Meter-scale modelling
Apart from 100m, for the iconic cities, also 1m-scale heat stress simulations are executed using the HiREx model (Souverijns et al., 2023). This requires a detailed representation of individual features within the city quarters that are modelled, such as trees, buildings (and their height), roads, etc. These simulations are limited to one typical day in summer, due to their high computational costs. By considering the solar zenith and azimuth angles, shaded areas cast by buildings or trees were calculated for each hour of the day, as also the sky view factor (the fraction of the sky hemisphere visible from the ground). Combining the meteorological data with the detailed land surface properties, the HiREx module can iteratively calculate the Wet Bulb Globe Temperature at a 1m resolution, considering shade and solar zenith angles in each model time step. As this approach is nested in the UrbClim simulations, one can do calculations easily for both present and any future scenario calculated by UrbClim.
General
For the dashboard, we analyse the glacier projections for various geographies, including the country level. For the aggregation, each glacier is assigned to a geography based on the glacier’s terminus position. For each geography and each climate change scenario, we processed the corresponding data to generate three distinct plots, as described below.
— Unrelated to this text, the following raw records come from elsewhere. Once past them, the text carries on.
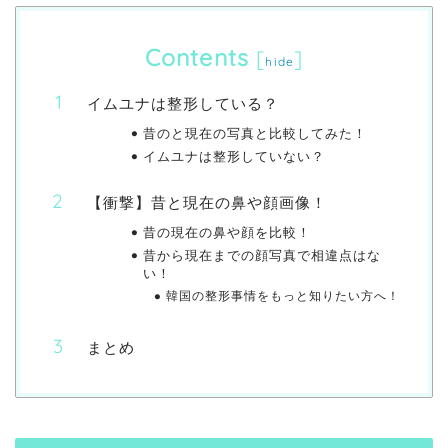
Contents
[
]
hide
イムユナは整形している？
昔のと現在の写真と比較してみた！
イムユナは整形していない？
【衝撃】昔と現在の鼻や顔画像！
昔の現在の鼻や顔を比較！
昔から現在までの顔写真で相違点はな
い！
韓国の整形事情をもっと知りたい方へ！
まとめ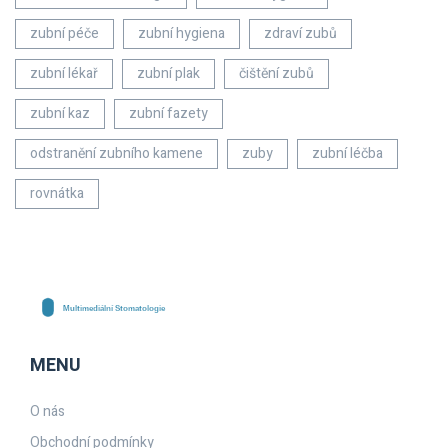
zubní péče
zubní hygiena
zdraví zubů
zubní lékař
zubní plak
čištění zubů
zubní kaz
zubní fazety
odstranění zubního kamene
zuby
zubní léčba
rovnátka
MENU
O nás
Obchodní podmínky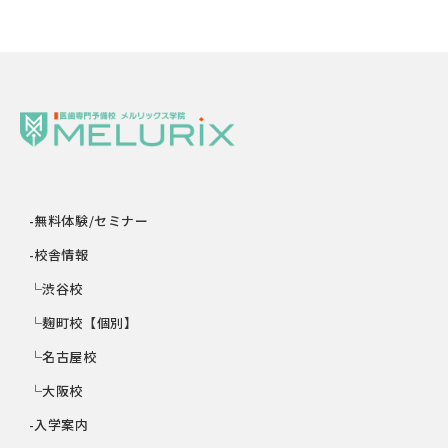
-無料体験/セミナー
-校舎情報
└渋谷校
└麹町校【個別】
└名古屋校
└大阪校
-入学案内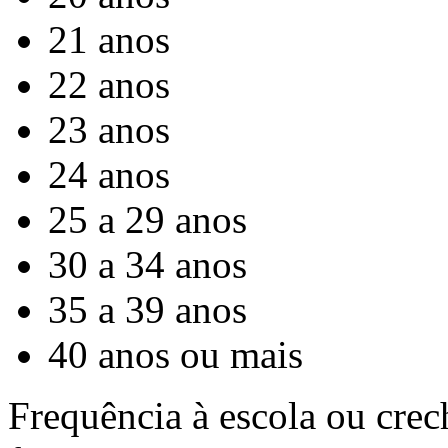
21 anos
22 anos
23 anos
24 anos
25 a 29 anos
30 a 34 anos
35 a 39 anos
40 anos ou mais
Frequência à escola ou crech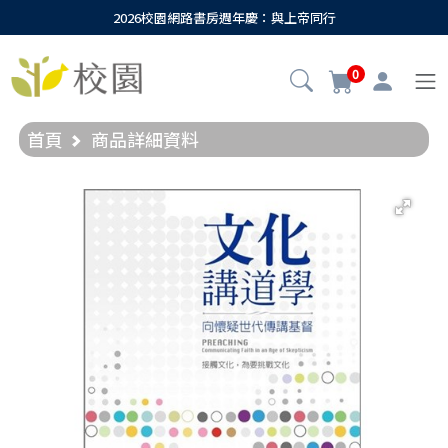
2026校園網路書房週年慶：與上帝同行
0
首頁
商品詳細資料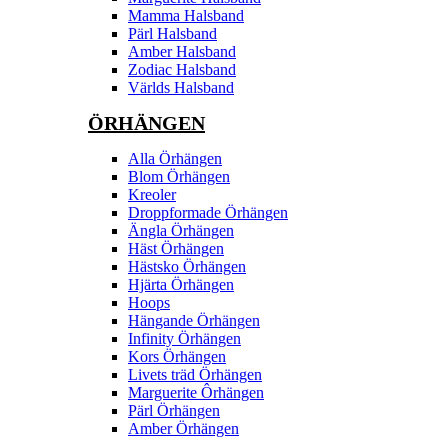
Mamma Halsband
Pärl Halsband
Amber Halsband
Zodiac Halsband
Världs Halsband
ÖRHÄNGEN
Alla Örhängen
Blom Örhängen
Kreoler
Droppformade Örhängen
Ängla Örhängen
Häst Örhängen
Hästsko Örhängen
Hjärta Örhängen
Hoops
Hängande Örhängen
Infinity Örhängen
Kors Örhängen
Livets träd Örhängen
Marguerite Ôrhängen
Pärl Örhängen
Amber Örhängen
The uncertainty in the projections originates from the global climate system response and climate variability as well as the emulated local climate. The uncertainty range is computed from the full ensemble for each scenario, taking the respective weight of each quantile into account. Glacier model uncertainty is not taken into account here.
The glacier variables shown in the dashboard consist of volume and area as percentages relative to the geographies total value in 2020 and the thinning rate in metres of water equivalent (w. e.) per year. A thinning rate of 1 means that, on average, the glaciers lost what corresponds to 1 metre of water across the entire glacierized area in that year. Thinning rate is calculated by dividing the annual volume change by the average area and adjusting for the density of ice and water.
For more details on our data aggregation methods, please refer to our GitHub repository at https://github.com/OGGM/provide, where you can find the actual code used for the creation of the glacier data displayed on the dashboard.
Time Series
The Climate Change Impact on GDP timeseries in the dashboard shows GDP in a given year under the influence of climate change compared to what GDP would have been in the same year without climate change. The baseline growth rate follows SSP2. The median, 5th and 95th percentiles are derived from ther 100 GDP estimates.